The human body contains three types of cartilage, and understanding what sets elastic cartilage apart helps explain why it shows up where it does. Hyaline cartilage is the most common type. It forms smooth, glassy surfaces in joints, lines the trachea, and makes up the cartilage rings of the bronchi. It’s strong under compression but relatively stiff. Fibrocartilage is the toughest variety, packed with dense collagen fibers, and is found in high-stress areas like the intervertebral discs and the menisci of the knee.

Elastic cartilage shares the same basic structure as hyaline cartilage, with chondrocytes embedded in a collagen-rich matrix, but adds a dense, branching network of elastin fibers throughout. Elastin is the protein that gives tissues their rubber-band-like quality. This is why elastic cartilage appears in structures that must repeatedly deform and recover: ears that get pressed against pillows every night, an epiglottis that folds with every swallow, Eustachian tubes that open and close dozens of times a day.

How Well Elastic Cartilage Heals

Like all cartilage, elastic cartilage heals poorly compared to most other tissues. It has very little direct blood supply, which limits the delivery of the cells and nutrients needed for repair. When elastic cartilage is damaged, the typical result is replacement with fibrous scar tissue rather than full restoration of the original structure.
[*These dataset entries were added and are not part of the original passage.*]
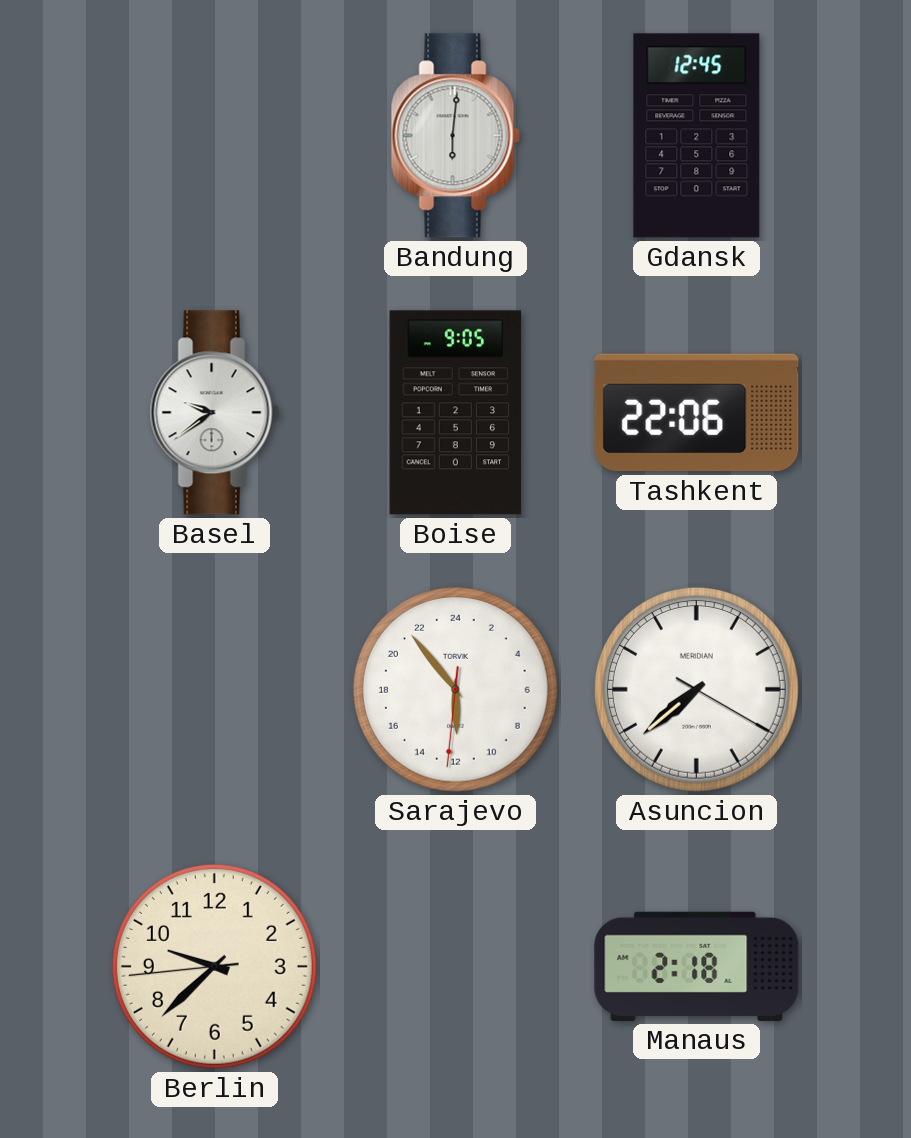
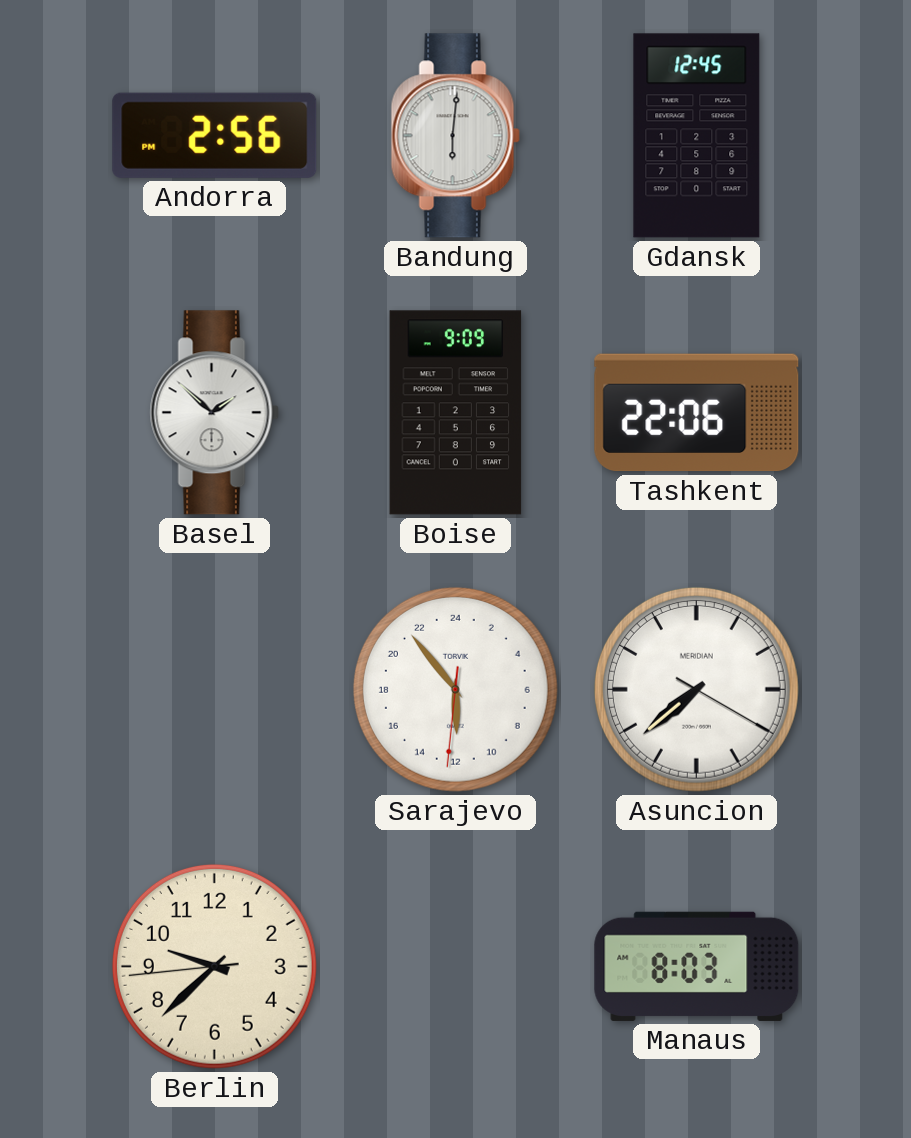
Andorra: none -> 2:56
Basel: 9:39 -> 1:52
Boise: 9:05 -> 9:09
Manaus: 2:18 -> 8:03
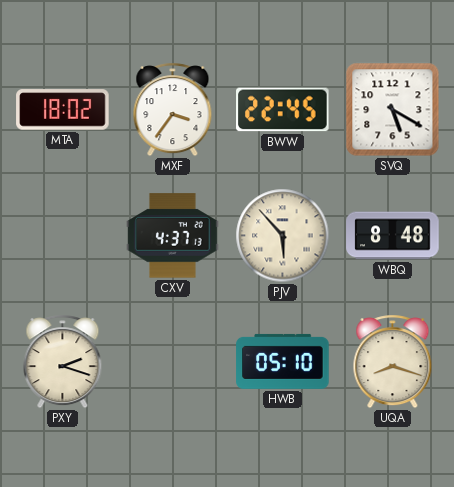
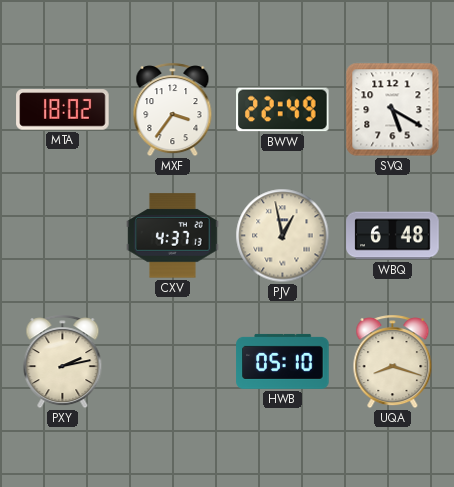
BWW: 22:45 -> 22:49
PJV: 5:53 -> 12:58
WBQ: 8:48 -> 6:48
PXY: 2:18 -> 2:13
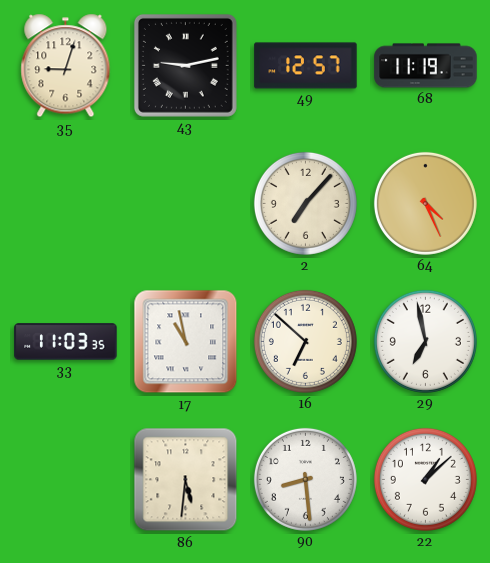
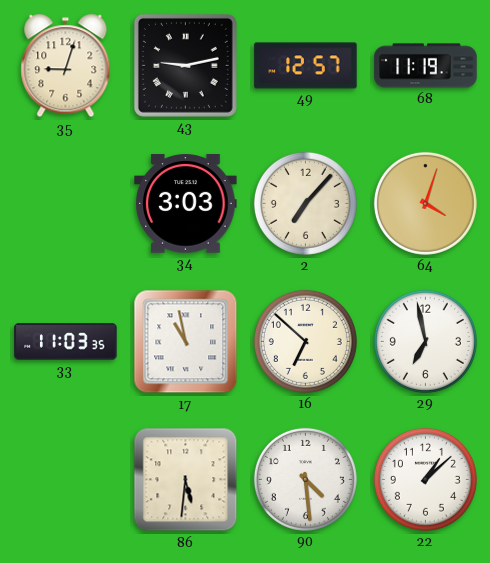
34: none -> 3:03
64: 4:26 -> 4:03
90: 8:29 -> 4:29
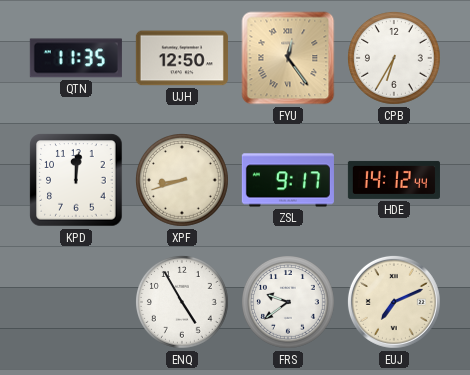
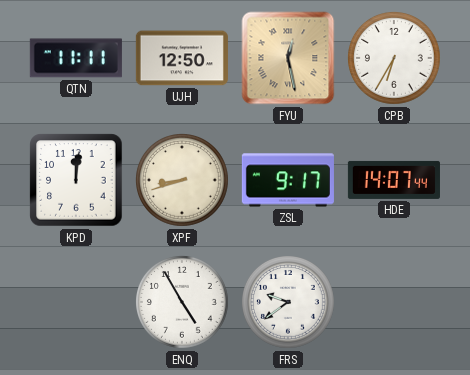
QTN: 11:35 -> 11:11
FYU: 12:24 -> 12:28
HDE: 14:12 -> 14:07
EUJ: 7:11 -> none
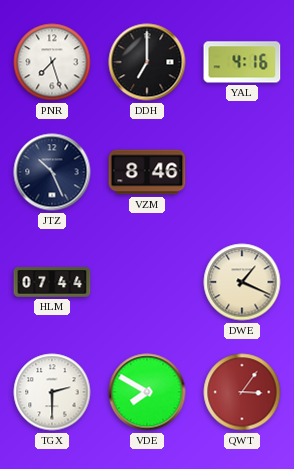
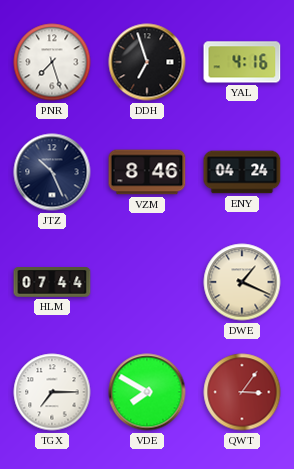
DDH: 7:00 -> 6:57
ENY: none -> 04:24
TGX: 2:30 -> 7:15
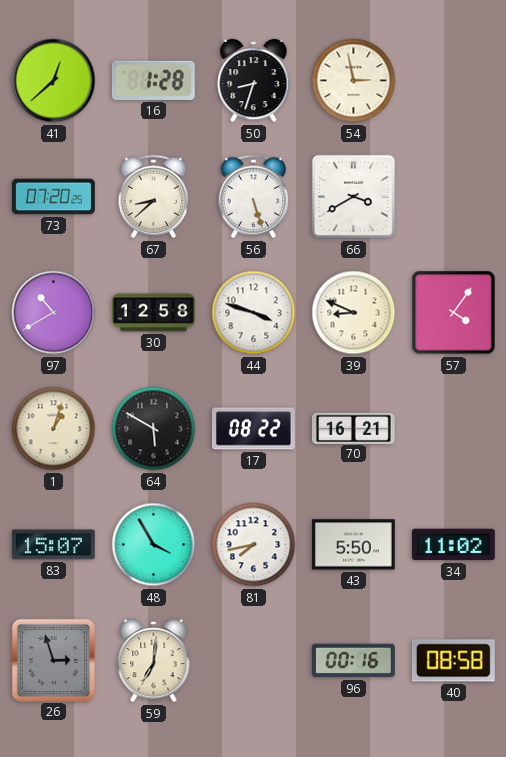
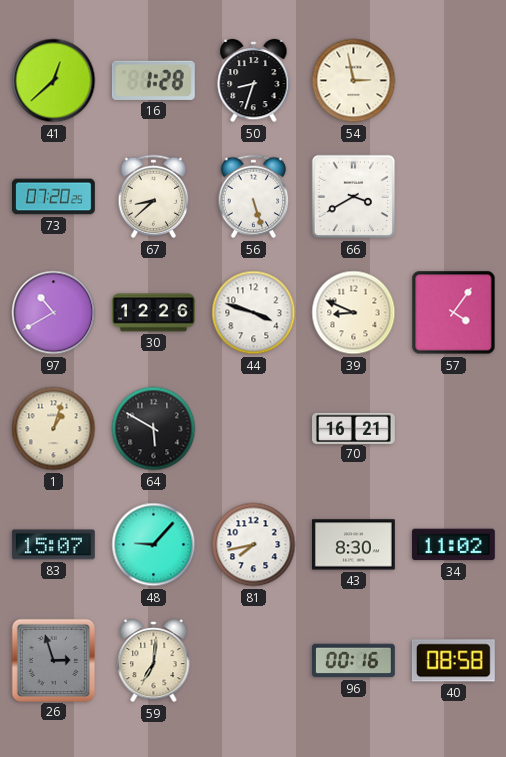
30: 12:58 -> 12:26
17: 08:22 -> none
48: 3:55 -> 9:07
43: 5:50 -> 8:30
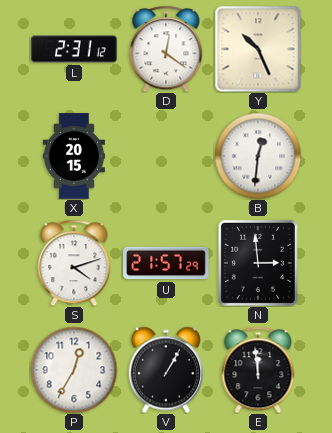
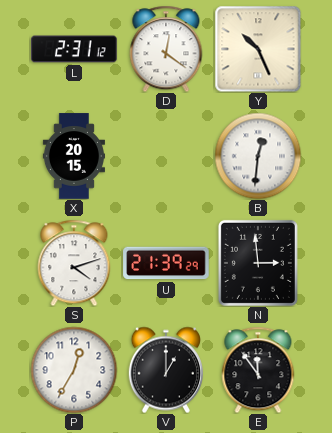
U: 21:57 -> 21:39
V: 1:05 -> 1:00
E: 11:59 -> 11:54
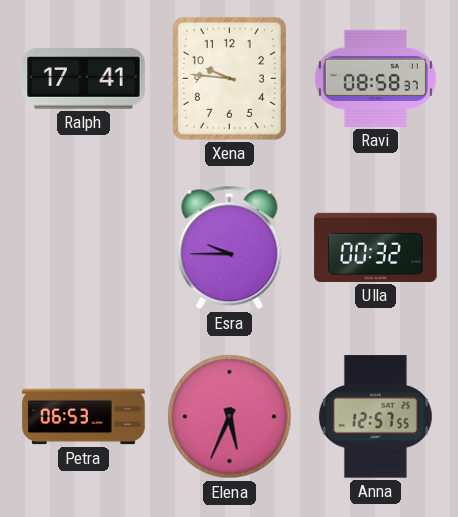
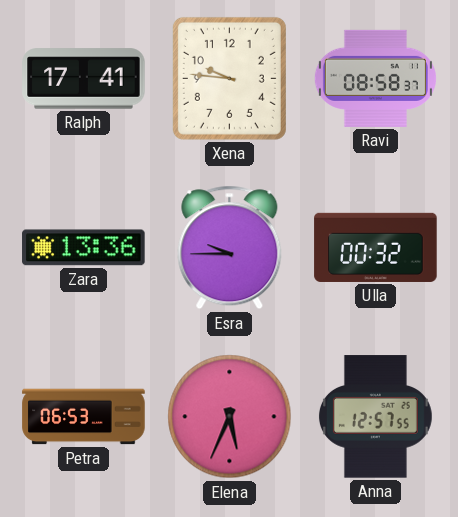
Zara: none -> 13:36
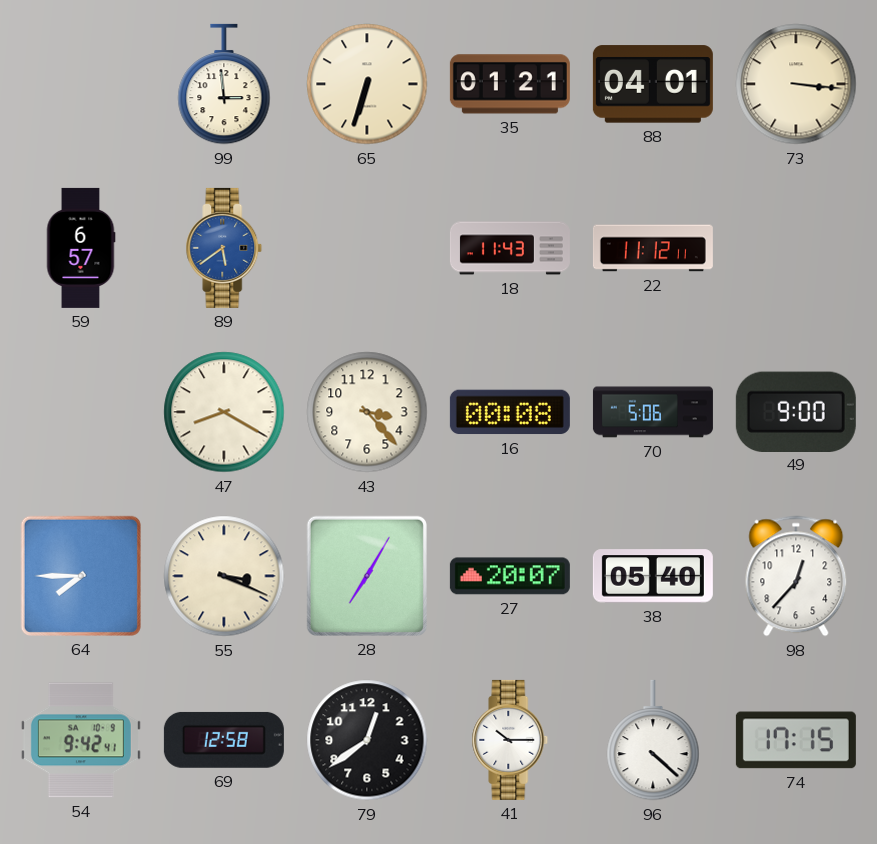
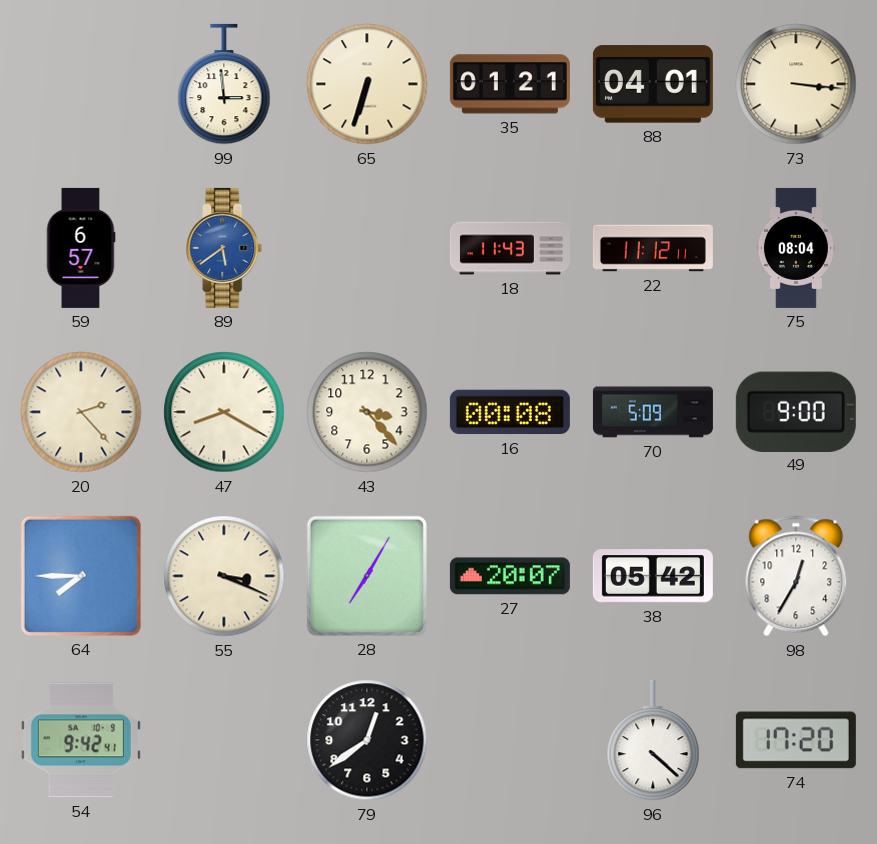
75: none -> 08:04
20: none -> 2:23
70: 5:06 -> 5:09
38: 05:40 -> 05:42
98: 12:37 -> 12:35
69: 12:58 -> none
41: 10:15 -> none
74: 17:15 -> 17:20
This is fundamentally different from how skin or bone heals, where the body can rebuild something close to the original tissue.

Animal research has explored whether elastic cartilage can truly regenerate. In experiments on rabbit ears, small defects (4 to 6 millimeters across) were able to fully restore the elastic cartilage structure within about 30 days, confirmed by staining that showed normal elastin fiber patterns. Larger defects of 8 millimeters, however, healed with bone formation and large stretches of unrestored cartilage. The takeaway is that elastic cartilage has some regenerative capacity in small injuries, but beyond a certain size threshold, the damage becomes permanent. This limited healing ability is one reason why conditions like cauliflower ear are treated as urgently as possible: once the cartilage dies, it doesn’t come back.